## YOUR GOAL
Take the line that has "Б/У • SEGU4907318" in it and every line after it to the end of the entries, and reproduce them exactly.

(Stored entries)

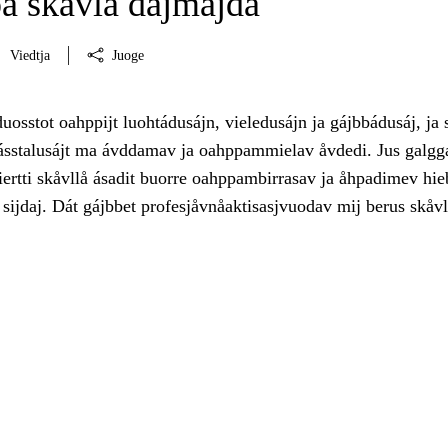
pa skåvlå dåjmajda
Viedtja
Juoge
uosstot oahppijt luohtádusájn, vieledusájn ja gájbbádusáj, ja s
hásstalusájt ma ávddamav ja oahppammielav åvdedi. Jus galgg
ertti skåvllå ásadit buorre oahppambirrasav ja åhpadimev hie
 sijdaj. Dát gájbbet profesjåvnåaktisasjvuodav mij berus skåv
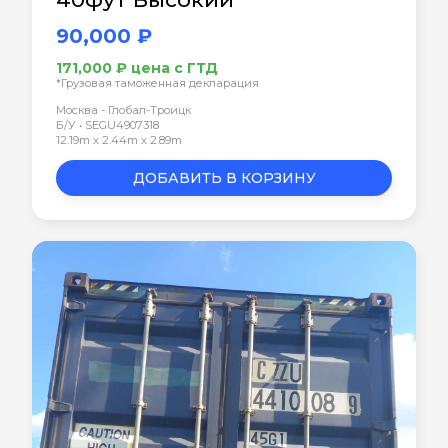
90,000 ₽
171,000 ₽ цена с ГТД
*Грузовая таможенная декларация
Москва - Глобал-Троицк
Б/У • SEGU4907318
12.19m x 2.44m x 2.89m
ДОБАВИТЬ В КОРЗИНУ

## ANSWER TO THE PROBLEM
Б/У • SEGU4907318
12.19m x 2.44m x 2.89m
ДОБАВИТЬ В КОРЗИНУ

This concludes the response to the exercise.